* Study material *
○ ○ ○ ○

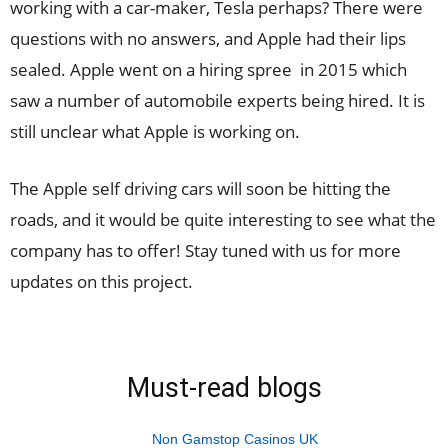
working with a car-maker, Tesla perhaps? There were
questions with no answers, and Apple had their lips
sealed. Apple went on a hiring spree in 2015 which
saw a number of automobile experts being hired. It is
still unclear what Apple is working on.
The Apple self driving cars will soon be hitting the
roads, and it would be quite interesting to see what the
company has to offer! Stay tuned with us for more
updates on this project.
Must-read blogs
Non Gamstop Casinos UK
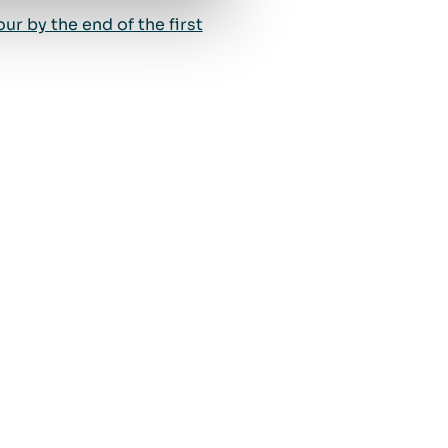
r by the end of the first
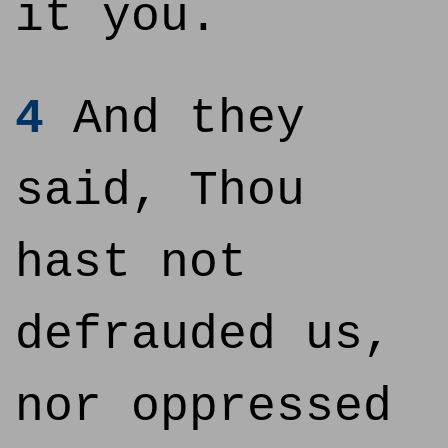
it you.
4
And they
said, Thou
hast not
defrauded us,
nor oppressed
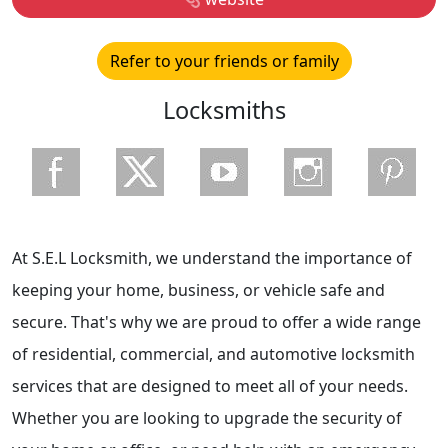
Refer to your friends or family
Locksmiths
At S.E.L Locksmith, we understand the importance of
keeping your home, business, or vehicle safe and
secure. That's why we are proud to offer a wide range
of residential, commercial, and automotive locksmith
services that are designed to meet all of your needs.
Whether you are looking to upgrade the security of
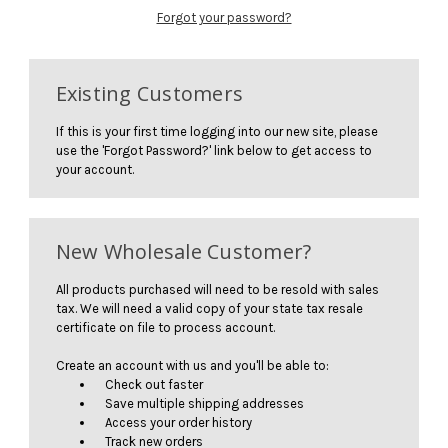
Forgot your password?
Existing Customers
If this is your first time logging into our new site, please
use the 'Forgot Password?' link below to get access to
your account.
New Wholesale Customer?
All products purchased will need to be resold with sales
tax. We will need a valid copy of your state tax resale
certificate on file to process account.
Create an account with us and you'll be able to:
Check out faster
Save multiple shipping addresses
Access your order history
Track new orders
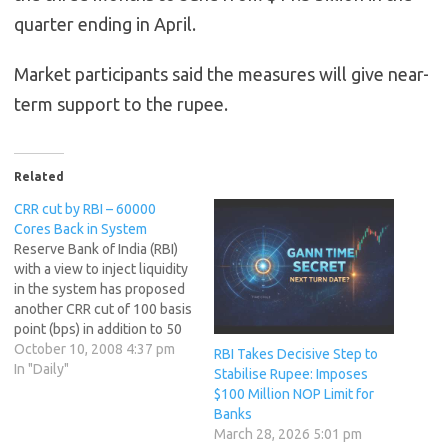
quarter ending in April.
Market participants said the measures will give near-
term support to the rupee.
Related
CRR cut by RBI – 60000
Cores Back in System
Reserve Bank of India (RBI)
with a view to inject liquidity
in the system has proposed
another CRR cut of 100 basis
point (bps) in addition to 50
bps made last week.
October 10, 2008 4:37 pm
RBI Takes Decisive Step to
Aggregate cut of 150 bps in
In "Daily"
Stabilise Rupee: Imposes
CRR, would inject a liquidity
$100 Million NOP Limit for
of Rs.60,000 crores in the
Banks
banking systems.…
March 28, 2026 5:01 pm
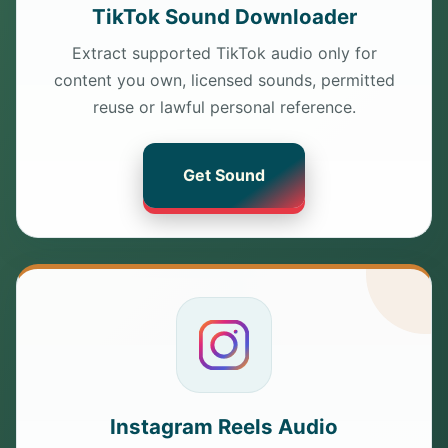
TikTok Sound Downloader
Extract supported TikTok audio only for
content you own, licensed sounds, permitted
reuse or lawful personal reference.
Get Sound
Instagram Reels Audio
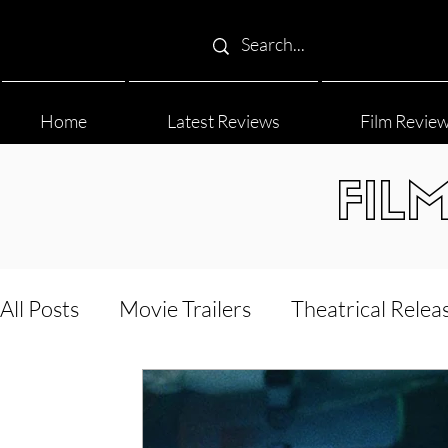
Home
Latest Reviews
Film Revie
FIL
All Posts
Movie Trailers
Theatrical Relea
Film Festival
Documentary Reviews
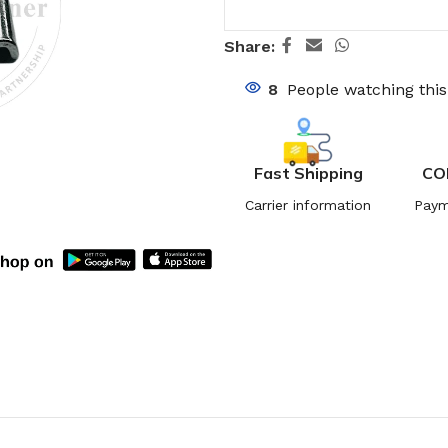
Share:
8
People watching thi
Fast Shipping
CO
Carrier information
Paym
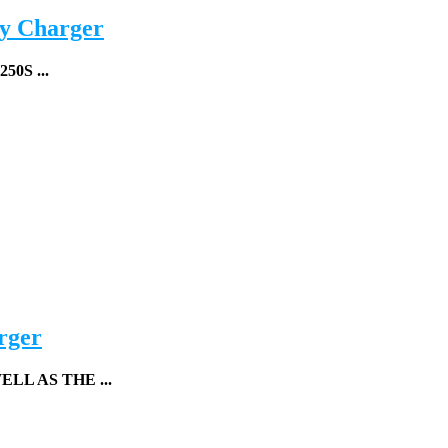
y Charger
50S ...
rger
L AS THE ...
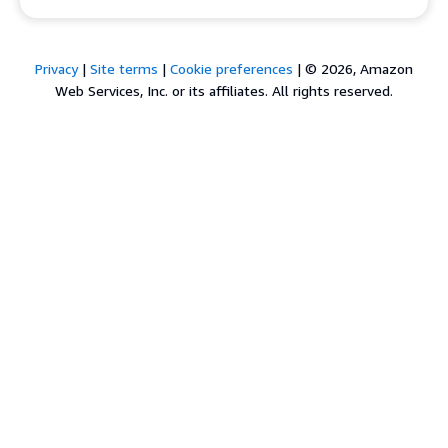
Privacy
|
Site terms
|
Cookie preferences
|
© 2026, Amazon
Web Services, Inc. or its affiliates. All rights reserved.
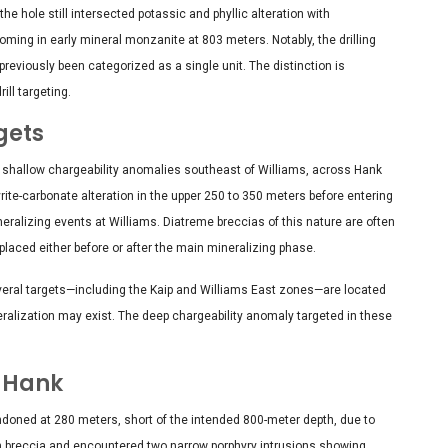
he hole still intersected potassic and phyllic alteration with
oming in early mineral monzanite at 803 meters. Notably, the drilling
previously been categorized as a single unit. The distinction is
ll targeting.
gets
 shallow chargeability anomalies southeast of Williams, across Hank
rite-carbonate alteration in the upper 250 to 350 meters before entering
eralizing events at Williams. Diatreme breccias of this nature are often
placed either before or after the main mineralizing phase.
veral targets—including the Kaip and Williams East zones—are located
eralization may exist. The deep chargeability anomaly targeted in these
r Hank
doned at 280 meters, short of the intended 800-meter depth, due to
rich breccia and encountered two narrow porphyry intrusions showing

○ ○ ○ ○

* Exercise directions *
Return each line above exactly; any pictures are to be skipped.

* Expected answer *
working with a car-maker, Tesla perhaps? There were
questions with no answers, and Apple had their lips
sealed. Apple went on a hiring spree in 2015 which
saw a number of automobile experts being hired. It is
still unclear what Apple is working on.
The Apple self driving cars will soon be hitting the
roads, and it would be quite interesting to see what the
company has to offer! Stay tuned with us for more
updates on this project.
Must-read blogs
Non Gamstop Casinos UK
r by the end of the first
it you.
4
And they
said, Thou
hast not
defrauded us,
nor oppressed
Refer to your friends or family
Locksmiths
At S.E.L Locksmith, we understand the importance of
keeping your home, business, or vehicle safe and
secure. That's why we are proud to offer a wide range
of residential, commercial, and automotive locksmith
services that are designed to meet all of your needs.
Whether you are looking to upgrade the security of
Forgot your password?
Existing Customers
If this is your first time logging into our new site, please
use the 'Forgot Password?' link below to get access to
your account.
New Wholesale Customer?
All products purchased will need to be resold with sales
tax. We will need a valid copy of your state tax resale
certificate on file to process account.
Create an account with us and you'll be able to:
Check out faster
Save multiple shipping addresses
Access your order history
Track new orders
quarter ending in April.
Market participants said the measures will give near-
term support to the rupee.
Related
CRR cut by RBI – 60000
Cores Back in System
Reserve Bank of India (RBI)
with a view to inject liquidity
in the system has proposed
another CRR cut of 100 basis
point (bps) in addition to 50
bps made last week.
October 10, 2008 4:37 pm
RBI Takes Decisive Step to
Aggregate cut of 150 bps in
In "Daily"
Stabilise Rupee: Imposes
CRR, would inject a liquidity
$100 Million NOP Limit for
of Rs.60,000 crores in the
Banks
banking systems.…
March 28, 2026 5:01 pm
TikTok Sound Downloader
Extract supported TikTok audio only for
content you own, licensed sounds, permitted
reuse or lawful personal reference.
Get Sound
Instagram Reels Audio
Home
Latest Reviews
Film Revie
FIL
All Posts
Movie Trailers
Theatrical Relea
Film Festival
Documentary Reviews
Share:
8
People watching thi
Fast Shipping
CO
Carrier information
Paym
y Charger
50S ...
rger
L AS THE ...
Privacy
|
Site terms
|
Cookie preferences
|
© 2026, Amazon
Web Services, Inc. or its affiliates. All rights reserved.
he hole still intersected potassic and phyllic alteration with
oming in early mineral monzanite at 803 meters. Notably, the drilling
previously been categorized as a single unit. The distinction is
ll targeting.
gets
 shallow chargeability anomalies southeast of Williams, across Hank
rite-carbonate alteration in the upper 250 to 350 meters before entering
eralizing events at Williams. Diatreme breccias of this nature are often
placed either before or after the main mineralizing phase.
veral targets—including the Kaip and Williams East zones—are located
eralization may exist. The deep chargeability anomaly targeted in these
r Hank
doned at 280 meters, short of the intended 800-meter depth, due to
rich breccia and encountered two narrow porphyry intrusions showing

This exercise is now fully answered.